In many professional setups, B2B but also B2C one of the results of a test case may very well be a PDF. With baangt test automation tool you may go beyond the assertion, whether a PDF-File was created. baangt enables you to also perform PDF comparison during your regular test automation! No extra costs, no premium fees. PDF comparison works out of the box, is simple, fast and easy to setup. You may thank me later!

What is a PDF and why is it so widely used?

PDF (Portable Document Format) is a file format, that pretty much guarantees, that the contents of a file show up on each device pretty much exactly as they should. Especially in older times WYSIWIG (What You See Is What You Get) was a nice theory, but rarely worked. Missing fonts on one device, different color schema on another device and many more problems led to documents looking different on different devices. Adobe was able to fix this problem once and for all. PDF was and is the solution to that problem. Moreover PDF files can not be easily changed, so for instance an invoice, that is stored in PDF format can be usually assumed to be still the original document.

That’s two main reasons (same layout on practically all devices and rather difficult to edit) which makes PDF format still great for B2B and B2C communication when more or less official files are needed.

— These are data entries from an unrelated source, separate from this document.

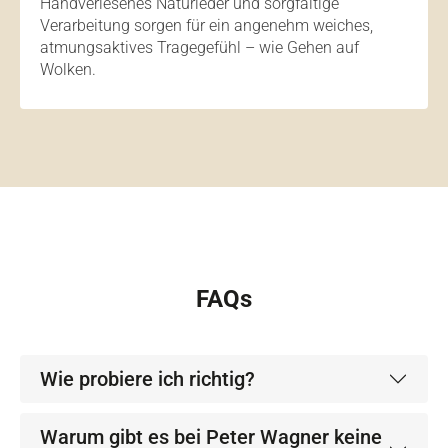
Handverlesenes Naturleder und sorgfältige
Verarbeitung sorgen für ein angenehm weiches,
atmungsaktives Tragegefühl – wie Gehen auf
Wolken.
FAQs
Wie probiere ich richtig?
Warum gibt es bei Peter Wagner keine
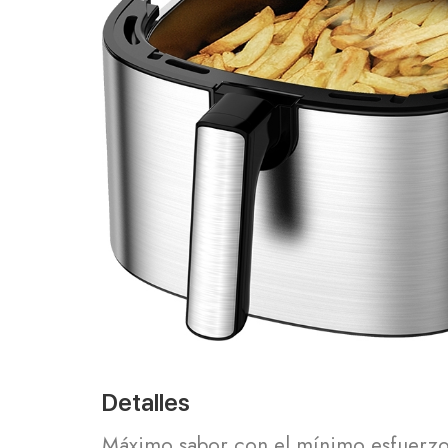
Detalles
Máximo sabor con el mínimo esfuerzo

Why do we need PDF comparison in test automation?

Think about a scenario, where a customer places a sales order. You automate this scenario. Everything works. You use baangt test data generator to generate 1000 different permutations of sales orders. 1 to 10 products, different quantities, different shipping addresses. All great. In the test case definition you created an assertion to make sure the invoice PDF document downloads after clicking the download button. You also manually tested the invoice generation via PDF and saw a satisfying result. That was 2 weeks ago. Today we want to ship the latest software version to production.

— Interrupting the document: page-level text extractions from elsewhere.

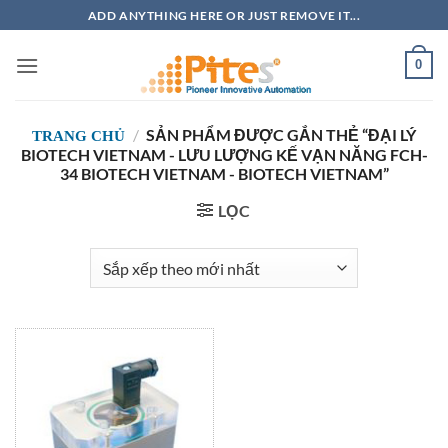
Bỏ
ADD ANYTHING HERE OR JUST REMOVE IT...
qua
nội
0
dung
/
SẢN PHẨM ĐƯỢC GẮN THẺ “ĐẠI LÝ
TRANG CHỦ
BIOTECH VIETNAM - LƯU LƯỢNG KẾ VẠN NĂNG FCH-
34 BIOTECH VIETNAM - BIOTECH VIETNAM”
LỌC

Often the pure download is not enough – we need to compare PDF files!

In the above scenario there is a major risk included – a disaster waiting to come. I’ve seen it countless times. Empty PDF-files or files without or a wrong a recipient. Files with wrong sender information, wrong logo, wrong address. Invoices with negative amounts. Invoices without any sum. The list goes on.

Which ways of PDF analysis exist in test automation?

One way is to develop the desired logic of the print program again in your test automation suite. Obviously that’s not an easy task to do. Also whenever you change the logic in the original print program, you’ll change the logic in the test automation tool too. Tedious, expensive, error prone, but if you can invest that kind of effort, time and money for sure a very good approach!

For sure there is also an AI for that job. Cool, talented startups develop something, that is able (is it?) to distinguish between a desired change in design or content an a real bug. We have heard the claims. We have seen breathtaking demos. Endless opportunities, TCO near zero! Let the AI handle it. I for one have never seen a working installation. Usually 2-3 months in, it gets a bit quiet in such projects. A year later the promising new approach is demoted to “a Proof-of-conept, which didn’t turn out as expected”.

The baangt way is simply PDF comparison!

Another common way is PDF comparison. Take one (or more) reference document and mark areas to ignore between this version of the document and it’s later versions. A good example of such an area is a date field. Dates will change between the reference document and a later test run.

Once these areas are out of the way you can use both versions of this PDF and compare the remaining document with the result of a later test case. This method is not as accurate as writing the overall logic again. But it is faster, cheaper and if you do it right, will give you early enough indications about a potential problem. Also you can easily exchange the reference document with a new version, for instance if the sender’s address changes. Also if marketing decides, that it is time for a fresh look: Just replace the reference document.

How does PDF Comparison work in test automation suite baangt?

It’s pretty straight forward. As a first step you’ll need to have a so called reference PDF. That’s the original file, which you want later test cases to compare to. You upload this file to your local baangt PDF Comparison file store. Either on your computer, in your local network or in the cloud.

In the next step you provide the REGEX for irrelevant areas. Regular expressions are an incredible powerful tool for identifications of strings based on patterns. Provide one string for each area, that should be ignored during PDF comparison.

After saving the reference file, the application answers with an ID for this specific document. In the next step you need to have this ID. In your test case definition issue the activity ‘PDFCompare’ after a download. Baangt will automatically understand, which file is the latest download. In the column “Value1” enter the ID of the reference document. Thats it! Now you can execute the test run. Baangt shows differences in the column “PDF Comparison” of the result sheet. Also baangt automatically sets the test case status to “failed” when the result of the PDF comparison is unsatisfying.

To make your life even more easy, baangt produces 2 additional file versions for your manual analysis: 1 file showing the differences between the reference document and the copy and one file vice versa.

Of course PDF comparison works with the version concept, where we deal with different software states in different stages of your system landscape!

To get started use one of the examples in the baangt example folder.